Let Wall Street pay
Let the mega-rich financiers begin paying for the rebuilding of America
Last Thursday, Sept. 1, a group of nurses demonstrated at Rep. Wally Herger’s office at 11 a.m. and then, from noon to 1 p.m., set up a “soup kitchen”—actually, they served Mexican food—in City Plaza. They were among some 10,000 members of the National Nurses Union who mounted similar actions that day in 61 congressional districts as part of their Main Street Campaign.
They called for members of Congress to stop cutting programs that help people and instead begin taking action.
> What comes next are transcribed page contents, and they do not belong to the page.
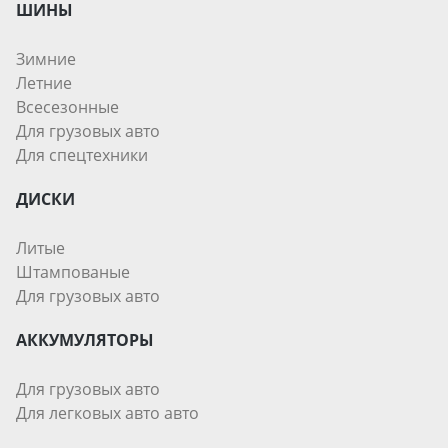
ШИНЫ
Зимние
Летние
Всесезонные
Для грузовых авто
Для спецтехники
ДИСКИ
Литые
Штампованые
Для грузовых авто
АККУМУЛЯТОРЫ
Для грузовых авто
Для легковых авто авто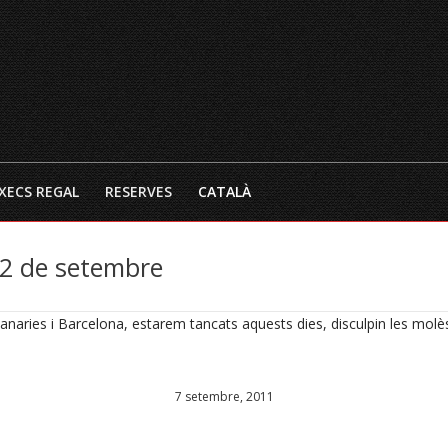
INICI
EL RESTAURANT
CARTA 
XECS REGAL
RESERVES
CATALÀ
22 de setembre
naries i Barcelona, estarem tancats aquests dies, disculpin les molès
7 setembre, 2011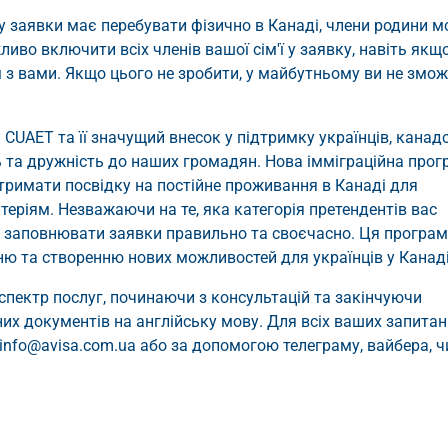
у заявки має перебувати фізично в Канаді, члени родини 
ливо включити всіх членів вашої сім'ї у заявку, навіть якщ
 з вами. Якщо цього не зробити, у майбутньому ви не зможе
CUAET та її значущий внесок у підтримку українців, канад
 та дружність до наших громадян. Нова імміграційна прог
тримати посвідку на постійне проживання в Канаді для
теріям. Незважаючи на те, яка категорія претендентів вас
а заповнювати заявки правильно та своєчасно. Ця програ
ню та створенню нових можливостей для українців у Канаді
 спектр послуг, починаючи з консультацій та закінчуючи
х документів на англійську мову. Для всіх ваших запитан
info@avisa.com.ua
або за допомогою телеграму, вайбера, ч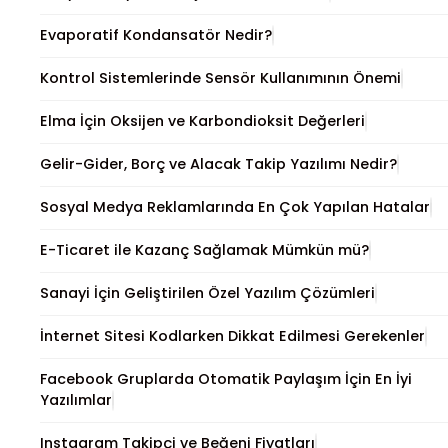
Evaporatif Kondansatör Nedir?
Kontrol Sistemlerinde Sensör Kullanımının Önemi
Elma İçin Oksijen ve Karbondioksit Değerleri
Gelir-Gider, Borç ve Alacak Takip Yazılımı Nedir?
Sosyal Medya Reklamlarında En Çok Yapılan Hatalar
E-Ticaret ile Kazanç Sağlamak Mümkün mü?
Sanayi İçin Geliştirilen Özel Yazılım Çözümleri
İnternet Sitesi Kodlarken Dikkat Edilmesi Gerekenler
Facebook Gruplarda Otomatik Paylaşım İçin En İyi
Yazılımlar
Instagram Takipçi ve Beğeni Fiyatları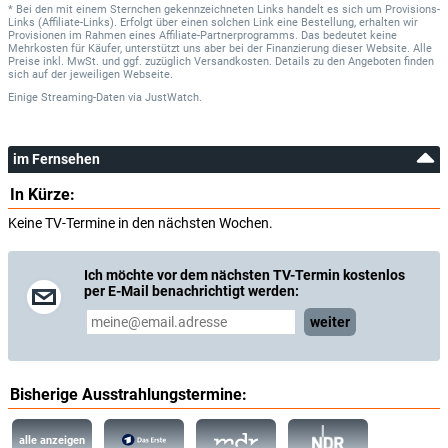
* Bei den mit einem Sternchen gekennzeichneten Links handelt es sich um Provisions-
Links (Affiliate-Links). Erfolgt über einen solchen Link eine Bestellung, erhalten wir
Provisionen im Rahmen eines Affiliate-Partnerprogramms. Das bedeutet keine
Mehrkosten für Käufer, unterstützt uns aber bei der Finanzierung dieser Website. Alle
Preise inkl. MwSt. und ggf. zuzüglich Versandkosten. Details zu den Angeboten finden
sich auf der jeweiligen Webseite.
Einige Streaming-Daten
via
JustWatch.
im Fernsehen
In Kürze:
Keine TV-Termine in den nächsten Wochen.
Ich möchte vor dem nächsten TV-Termin kostenlos
per E-Mail benachrichtigt werden:
weiter
Bisherige Ausstrahlungstermine:
alle anzeigen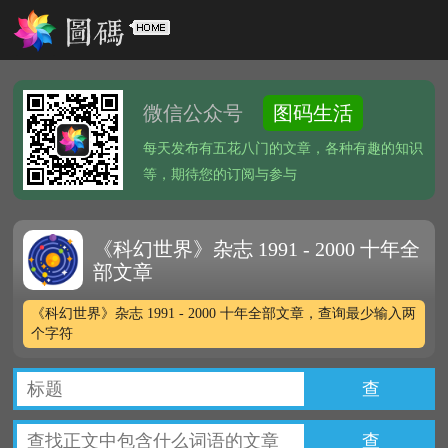
微信公众号
图码生活
每天发布有五花八门的文章，各种有趣的知识
等，期待您的订阅与参与
《科幻世界》杂志 1991 - 2000 十年全
部文章
《科幻世界》杂志 1991 - 2000 十年全部文章，查询最少输入两
个字符
查
查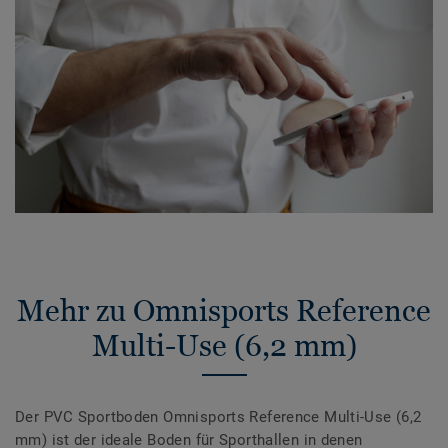
Mehr zu Omnisports Reference
Multi-Use (6,2 mm)
Der PVC Sportboden Omnisports Reference Multi-Use (6,2
mm) ist der ideale Boden für Sporthallen in denen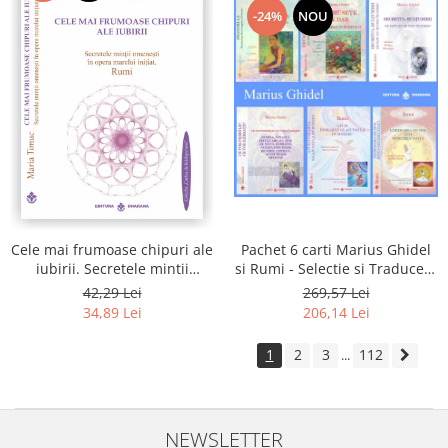
-24%
NOU
Pachet 6 carti Marius Ghidel
Cele mai frumoase chipuri ale
si Rumi - Selectie si Traducere
iubirii. Secretele mintii
de Marius Ghidel
omenesti in opera marelui
269,57 Lei
42,29 Lei
initiat, Rumi
206,14 Lei
34,89 Lei
1
2
3
112
...
NEWSLETTER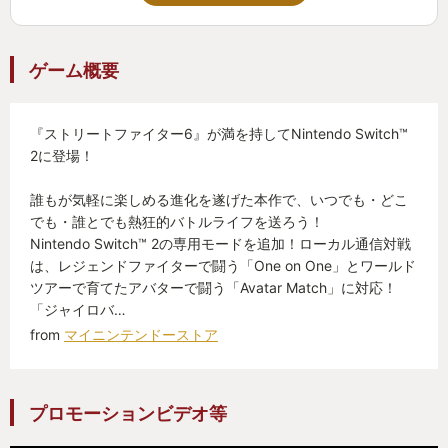
英語実況には字幕も入れられるし、見ているだけで
も楽しい作品です。
ゲーム概要
『ストリートファイター6』が満を持してNintendo Switch™
2に登場！
誰もが気軽に楽しめる進化を遂げた本作で、いつでも・どこ
でも・誰とでも熱狂的バトルライフを送ろう！
Nintendo Switch™ 2の専用モードを追加！ローカル通信対戦
は、レジェンドファイターで闘う「One on One」とワールド
ツアーで育てたアバターで闘う「Avatar Match」に対応！
「ジャイロバ…
from
マイニンテンドーストア
プロモーションビデオ等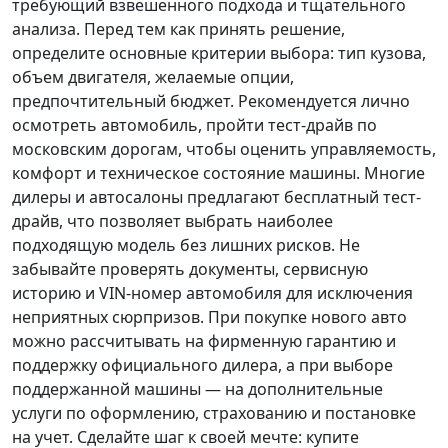
требующий взвешенного подхода и тщательного
анализа.
Перед тем как принять решение
,
определите основные критерии выбора: тип кузова,
объем двигателя, желаемые опции,
предпочтительный бюджет. Рекомендуется лично
осмотреть автомобиль, пройти тест-драйв по
московским дорогам, чтобы оценить управляемость,
комфорт и техническое состояние машины. Многие
дилеры и автосалоны предлагают бесплатный тест-
драйв, что позволяет выбрать наиболее
подходящую модель без лишних рисков. Не
забывайте проверять документы, сервисную
историю и VIN-номер автомобиля для исключения
неприятных сюрпризов. При покупке нового авто
можно рассчитывать на фирменную гарантию и
поддержку официального дилера, а при выборе
поддержанной машины — на дополнительные
услуги по оформлению, страхованию и постановке
на учет.
Сделайте шаг к своей мечте
: купите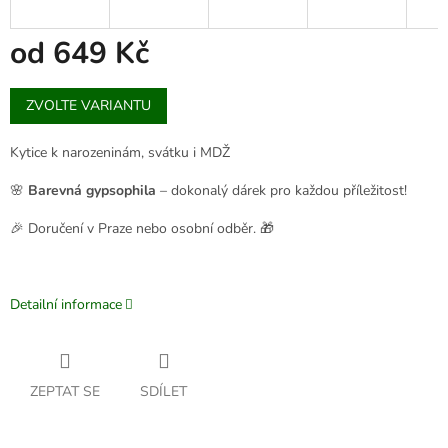
od
649 Kč
Měrná
ZVOLTE VARIANTU
cena:
Kytice k narozeninám, svátku i MDŽ
🌸
Barevná gypsophila
– dokonalý dárek pro každou příležitost!
🎉 Doručení v Praze nebo osobní odběr. 🎁
Detailní informace
ZEPTAT SE
SDÍLET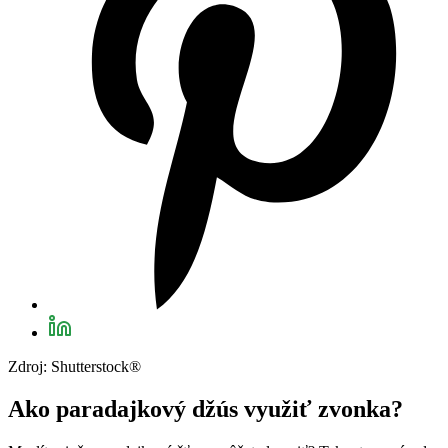
Zdroj: Shutterstock®
Ako paradajkový džús využiť zvonka?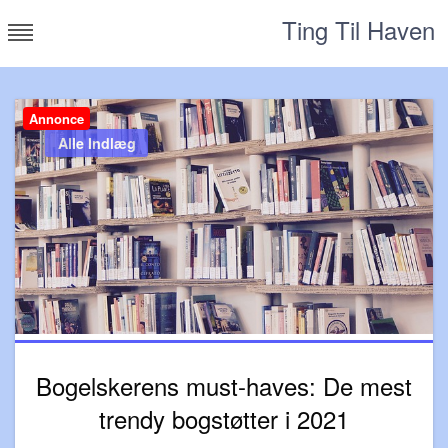
Skip
Ting Til Haven
to
content
Annonce
Alle Indlæg
Bogelskerens must-haves: De mest
trendy bogstøtter i 2021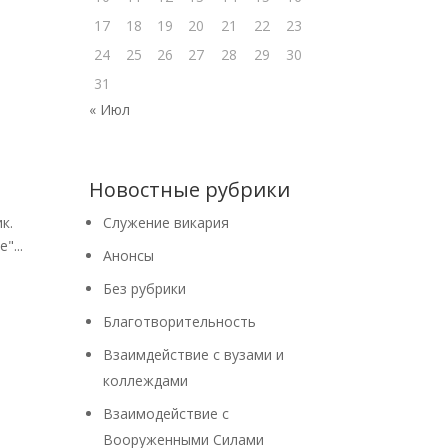
17
18
19
20
21
22
23
24
25
26
27
28
29
30
31
« Июл
Новостные рубрики
к.
Cлужение викария
"...
Анонсы
Без рубрики
Благотворительность
Взаимдействие с вузами и
коллеждами
Взаимодействие с
Вооруженными Силами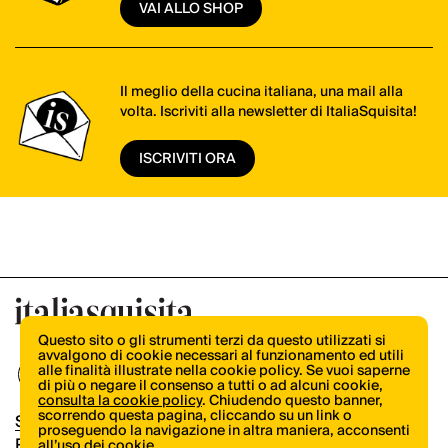
VAI ALLO SHOP
Il meglio della cucina italiana, una mail alla
volta. Iscriviti alla newsletter di ItaliaSquisita!
ISCRIVITI ORA
Questo sito o gli strumenti terzi da questo utilizzati si
avvalgono di cookie necessari al funzionamento ed utili
alle finalità illustrate nella cookie policy. Se vuoi saperne
di più o negare il consenso a tutti o ad alcuni cookie,
consulta la cookie policy
. Chiudendo questo banner,
scorrendo questa pagina, cliccando su un link o
Shop
proseguendo la navigazione in altra maniera, acconsenti
Pubblicità
all’uso dei cookie.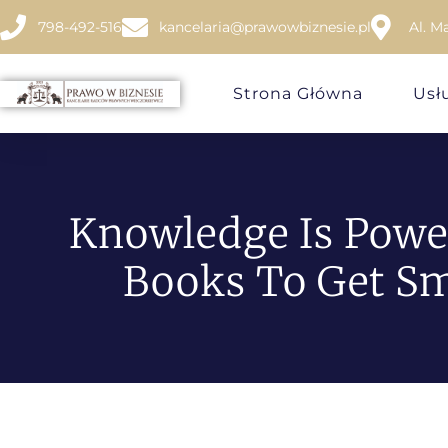
798-492-516
kancelaria@prawowbiznesie.pl
Al. M
Strona Główna
Usł
Knowledge Is Powe
Books To Get Sm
Locally, they pointed out that there are 115,000 people in Herger’s district without health insurance, more than 35,000 children who live in poverty, and nearly 23,000 people dependent on food stamps.
Saying it was time for the Wall Street financiers who created the current economic crisis to start contributing to its rebuilding, the nurses called for passage of a transaction tax on the trading of stocks, bonds, derivatives, currency and credit default swaps that could raise hundreds of billions of dollars to pay for desperately needed programs.
More than 15 nations, including the United Kingdom, have such a tax. They’ve been successful in raising revenues without inhibiting financial activity, though they have cooled down dangerous high-speed computerized trading significantly—a good thing.
This is not a new idea. The United States had a financial transaction tax from 1914 to 1966, and following the stock market crash of October 1987, the first President Bush wanted to reinstate it.
The problem is that most of Congress is bought and paid for by Wall Street. Rep. Herger, for example, has received $1.2 million from the financial sector. Getting Congress to pass a financial-transaction tax, no matter how worthwhile, will be difficult. It will happen only if the American people insist on it—and insist hard and persistently.